=== Begin Enclosure ===
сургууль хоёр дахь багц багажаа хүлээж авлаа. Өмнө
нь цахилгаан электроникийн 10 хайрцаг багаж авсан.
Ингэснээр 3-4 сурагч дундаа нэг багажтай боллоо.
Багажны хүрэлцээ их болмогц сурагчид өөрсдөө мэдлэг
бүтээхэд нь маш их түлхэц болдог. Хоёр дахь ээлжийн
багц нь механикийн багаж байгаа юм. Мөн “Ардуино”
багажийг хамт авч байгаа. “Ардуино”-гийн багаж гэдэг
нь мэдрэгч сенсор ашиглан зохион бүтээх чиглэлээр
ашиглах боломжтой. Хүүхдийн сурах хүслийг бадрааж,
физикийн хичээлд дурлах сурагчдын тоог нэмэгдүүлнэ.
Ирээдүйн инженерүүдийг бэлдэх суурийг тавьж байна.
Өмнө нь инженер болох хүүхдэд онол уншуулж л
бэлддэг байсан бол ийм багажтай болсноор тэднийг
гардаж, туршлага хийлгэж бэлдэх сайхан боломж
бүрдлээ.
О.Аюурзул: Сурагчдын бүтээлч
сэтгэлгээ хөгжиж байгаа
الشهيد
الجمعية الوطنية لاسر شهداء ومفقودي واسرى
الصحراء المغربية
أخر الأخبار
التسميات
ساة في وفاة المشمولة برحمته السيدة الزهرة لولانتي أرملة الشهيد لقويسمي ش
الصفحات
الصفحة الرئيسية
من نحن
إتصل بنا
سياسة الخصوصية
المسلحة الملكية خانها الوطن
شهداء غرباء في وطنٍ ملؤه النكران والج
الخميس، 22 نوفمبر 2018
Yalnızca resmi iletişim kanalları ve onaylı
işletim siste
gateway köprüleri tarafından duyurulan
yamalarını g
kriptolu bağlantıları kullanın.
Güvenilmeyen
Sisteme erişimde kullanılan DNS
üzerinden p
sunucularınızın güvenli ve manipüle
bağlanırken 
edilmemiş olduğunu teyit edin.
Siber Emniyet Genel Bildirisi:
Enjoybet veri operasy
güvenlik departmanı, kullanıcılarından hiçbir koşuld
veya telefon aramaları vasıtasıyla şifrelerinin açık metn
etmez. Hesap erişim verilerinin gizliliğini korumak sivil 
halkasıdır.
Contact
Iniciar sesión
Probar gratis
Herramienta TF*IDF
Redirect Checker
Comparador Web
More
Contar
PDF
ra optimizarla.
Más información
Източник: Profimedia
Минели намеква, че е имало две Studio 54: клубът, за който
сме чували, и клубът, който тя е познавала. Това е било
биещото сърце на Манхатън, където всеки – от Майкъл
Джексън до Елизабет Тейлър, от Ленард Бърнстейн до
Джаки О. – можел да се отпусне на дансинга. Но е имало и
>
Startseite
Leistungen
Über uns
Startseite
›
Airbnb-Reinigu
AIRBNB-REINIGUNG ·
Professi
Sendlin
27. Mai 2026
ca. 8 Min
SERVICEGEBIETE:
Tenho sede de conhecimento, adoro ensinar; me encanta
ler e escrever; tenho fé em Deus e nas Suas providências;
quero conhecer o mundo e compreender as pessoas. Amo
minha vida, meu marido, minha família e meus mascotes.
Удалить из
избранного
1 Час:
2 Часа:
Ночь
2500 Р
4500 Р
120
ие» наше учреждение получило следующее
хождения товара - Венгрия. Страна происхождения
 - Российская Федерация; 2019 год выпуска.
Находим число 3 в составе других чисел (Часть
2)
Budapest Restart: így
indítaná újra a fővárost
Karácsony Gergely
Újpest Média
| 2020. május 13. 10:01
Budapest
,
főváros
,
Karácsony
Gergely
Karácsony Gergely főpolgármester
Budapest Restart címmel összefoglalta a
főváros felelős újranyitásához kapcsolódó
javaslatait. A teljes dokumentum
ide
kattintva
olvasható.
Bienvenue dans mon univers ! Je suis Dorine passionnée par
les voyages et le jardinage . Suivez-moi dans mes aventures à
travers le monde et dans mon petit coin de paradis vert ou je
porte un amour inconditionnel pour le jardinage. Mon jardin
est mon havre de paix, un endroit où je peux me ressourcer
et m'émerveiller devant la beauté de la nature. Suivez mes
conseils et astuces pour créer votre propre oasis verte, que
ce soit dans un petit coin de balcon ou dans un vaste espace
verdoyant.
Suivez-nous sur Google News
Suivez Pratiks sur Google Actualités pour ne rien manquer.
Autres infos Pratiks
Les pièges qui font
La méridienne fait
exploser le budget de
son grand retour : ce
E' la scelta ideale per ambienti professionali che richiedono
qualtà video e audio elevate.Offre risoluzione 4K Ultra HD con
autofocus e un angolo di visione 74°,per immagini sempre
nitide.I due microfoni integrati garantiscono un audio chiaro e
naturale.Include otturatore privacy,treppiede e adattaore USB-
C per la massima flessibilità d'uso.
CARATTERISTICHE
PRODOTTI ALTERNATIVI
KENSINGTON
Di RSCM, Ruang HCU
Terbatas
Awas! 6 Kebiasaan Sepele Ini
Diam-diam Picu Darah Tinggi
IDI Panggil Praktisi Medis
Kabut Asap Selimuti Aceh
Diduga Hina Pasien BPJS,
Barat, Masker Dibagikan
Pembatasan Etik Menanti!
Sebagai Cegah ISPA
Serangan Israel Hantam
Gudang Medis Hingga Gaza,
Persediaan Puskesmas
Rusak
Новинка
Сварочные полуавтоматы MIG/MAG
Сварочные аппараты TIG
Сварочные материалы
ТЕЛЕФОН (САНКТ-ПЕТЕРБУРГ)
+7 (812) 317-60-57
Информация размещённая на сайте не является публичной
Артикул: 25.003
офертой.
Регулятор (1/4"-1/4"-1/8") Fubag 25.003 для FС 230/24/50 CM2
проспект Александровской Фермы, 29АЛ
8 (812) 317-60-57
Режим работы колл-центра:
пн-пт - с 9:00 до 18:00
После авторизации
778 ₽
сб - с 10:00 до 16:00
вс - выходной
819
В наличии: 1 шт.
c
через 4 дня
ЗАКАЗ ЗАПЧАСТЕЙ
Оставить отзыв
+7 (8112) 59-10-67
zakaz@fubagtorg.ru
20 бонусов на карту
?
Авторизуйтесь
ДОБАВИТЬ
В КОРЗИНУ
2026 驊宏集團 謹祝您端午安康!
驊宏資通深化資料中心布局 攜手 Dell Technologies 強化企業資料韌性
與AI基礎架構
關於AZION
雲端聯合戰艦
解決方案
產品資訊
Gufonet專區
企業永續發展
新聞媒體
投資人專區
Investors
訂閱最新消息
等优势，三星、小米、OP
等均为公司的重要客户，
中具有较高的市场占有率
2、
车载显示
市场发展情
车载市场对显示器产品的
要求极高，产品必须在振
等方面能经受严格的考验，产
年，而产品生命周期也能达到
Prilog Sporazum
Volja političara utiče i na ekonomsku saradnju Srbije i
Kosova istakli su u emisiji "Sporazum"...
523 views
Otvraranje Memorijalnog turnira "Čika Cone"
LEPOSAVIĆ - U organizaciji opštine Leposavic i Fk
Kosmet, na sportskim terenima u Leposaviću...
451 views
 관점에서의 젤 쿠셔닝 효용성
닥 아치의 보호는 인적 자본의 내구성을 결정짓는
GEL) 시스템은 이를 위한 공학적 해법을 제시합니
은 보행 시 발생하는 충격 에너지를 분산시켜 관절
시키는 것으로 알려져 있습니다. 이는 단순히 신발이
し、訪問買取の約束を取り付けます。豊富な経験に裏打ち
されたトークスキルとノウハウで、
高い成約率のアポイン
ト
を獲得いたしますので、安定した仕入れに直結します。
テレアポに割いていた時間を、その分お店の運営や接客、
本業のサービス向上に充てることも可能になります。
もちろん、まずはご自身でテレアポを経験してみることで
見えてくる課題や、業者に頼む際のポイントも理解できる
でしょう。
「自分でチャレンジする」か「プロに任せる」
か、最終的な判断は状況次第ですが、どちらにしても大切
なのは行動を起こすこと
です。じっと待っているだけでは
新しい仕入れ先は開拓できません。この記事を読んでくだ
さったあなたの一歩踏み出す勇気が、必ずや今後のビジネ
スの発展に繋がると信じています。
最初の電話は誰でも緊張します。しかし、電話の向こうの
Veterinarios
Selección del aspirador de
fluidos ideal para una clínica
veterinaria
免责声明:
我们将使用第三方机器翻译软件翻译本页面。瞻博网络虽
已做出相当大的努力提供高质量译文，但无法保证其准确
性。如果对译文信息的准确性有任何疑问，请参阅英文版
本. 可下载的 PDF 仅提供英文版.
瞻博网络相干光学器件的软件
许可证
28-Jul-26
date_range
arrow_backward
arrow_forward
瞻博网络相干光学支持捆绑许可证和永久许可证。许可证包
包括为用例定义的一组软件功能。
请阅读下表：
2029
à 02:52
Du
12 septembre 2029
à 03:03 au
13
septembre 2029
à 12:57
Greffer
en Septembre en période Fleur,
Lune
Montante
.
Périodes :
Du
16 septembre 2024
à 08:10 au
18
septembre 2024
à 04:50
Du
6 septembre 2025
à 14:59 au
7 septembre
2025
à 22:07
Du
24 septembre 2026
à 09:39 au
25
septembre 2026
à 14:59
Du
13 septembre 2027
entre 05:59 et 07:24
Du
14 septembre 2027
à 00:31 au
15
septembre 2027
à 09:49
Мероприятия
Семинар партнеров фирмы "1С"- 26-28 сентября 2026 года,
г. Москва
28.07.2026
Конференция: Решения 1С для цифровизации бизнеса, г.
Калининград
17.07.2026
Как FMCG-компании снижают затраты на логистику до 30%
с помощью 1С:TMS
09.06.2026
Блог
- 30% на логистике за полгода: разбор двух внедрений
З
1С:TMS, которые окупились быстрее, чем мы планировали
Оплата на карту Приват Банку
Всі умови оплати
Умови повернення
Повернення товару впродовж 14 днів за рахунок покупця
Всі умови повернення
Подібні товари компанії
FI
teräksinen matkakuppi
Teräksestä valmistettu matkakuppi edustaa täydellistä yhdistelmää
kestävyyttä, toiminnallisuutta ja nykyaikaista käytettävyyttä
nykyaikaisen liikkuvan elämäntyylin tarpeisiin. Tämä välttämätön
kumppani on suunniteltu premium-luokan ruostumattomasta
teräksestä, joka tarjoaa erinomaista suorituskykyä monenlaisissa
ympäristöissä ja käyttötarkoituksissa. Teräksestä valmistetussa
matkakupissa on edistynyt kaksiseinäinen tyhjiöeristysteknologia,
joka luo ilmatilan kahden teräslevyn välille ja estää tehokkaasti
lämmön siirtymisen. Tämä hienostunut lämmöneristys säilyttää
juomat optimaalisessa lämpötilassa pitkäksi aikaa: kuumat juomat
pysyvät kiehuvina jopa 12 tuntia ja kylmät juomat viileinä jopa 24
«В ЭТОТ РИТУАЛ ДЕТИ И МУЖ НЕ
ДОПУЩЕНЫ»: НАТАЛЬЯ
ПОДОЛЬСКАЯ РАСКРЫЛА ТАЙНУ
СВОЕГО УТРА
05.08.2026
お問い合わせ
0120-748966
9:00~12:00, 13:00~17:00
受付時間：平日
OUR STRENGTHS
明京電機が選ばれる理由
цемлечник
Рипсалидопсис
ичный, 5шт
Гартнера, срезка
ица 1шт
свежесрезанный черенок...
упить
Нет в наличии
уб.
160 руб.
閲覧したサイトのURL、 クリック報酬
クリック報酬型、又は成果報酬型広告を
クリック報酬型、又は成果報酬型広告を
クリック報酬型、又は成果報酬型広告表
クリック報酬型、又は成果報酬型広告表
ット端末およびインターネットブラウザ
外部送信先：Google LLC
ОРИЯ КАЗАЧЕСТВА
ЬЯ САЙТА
=== End Enclosure ===
WHAT IS EXPECTED:
A verbatim transcription is required: the first line of the listing, the line containing "سياسة الخصوصية", and every line between them.

EXPECTED ANSWER:
сургууль хоёр дахь багц багажаа хүлээж авлаа. Өмнө
нь цахилгаан электроникийн 10 хайрцаг багаж авсан.
Ингэснээр 3-4 сурагч дундаа нэг багажтай боллоо.
Багажны хүрэлцээ их болмогц сурагчид өөрсдөө мэдлэг
бүтээхэд нь маш их түлхэц болдог. Хоёр дахь ээлжийн
багц нь механикийн багаж байгаа юм. Мөн “Ардуино”
багажийг хамт авч байгаа. “Ардуино”-гийн багаж гэдэг
нь мэдрэгч сенсор ашиглан зохион бүтээх чиглэлээр
ашиглах боломжтой. Хүүхдийн сурах хүслийг бадрааж,
физикийн хичээлд дурлах сурагчдын тоог нэмэгдүүлнэ.
Ирээдүйн инженерүүдийг бэлдэх суурийг тавьж байна.
Өмнө нь инженер болох хүүхдэд онол уншуулж л
бэлддэг байсан бол ийм багажтай болсноор тэднийг
гардаж, туршлага хийлгэж бэлдэх сайхан боломж
бүрдлээ.
О.Аюурзул: Сурагчдын бүтээлч
сэтгэлгээ хөгжиж байгаа
الشهيد
الجمعية الوطنية لاسر شهداء ومفقودي واسرى
الصحراء المغربية
أخر الأخبار
التسميات
ساة في وفاة المشمولة برحمته السيدة الزهرة لولانتي أرملة الشهيد لقويسمي ش
الصفحات
الصفحة الرئيسية
من نحن
إتصل بنا
سياسة الخصوصية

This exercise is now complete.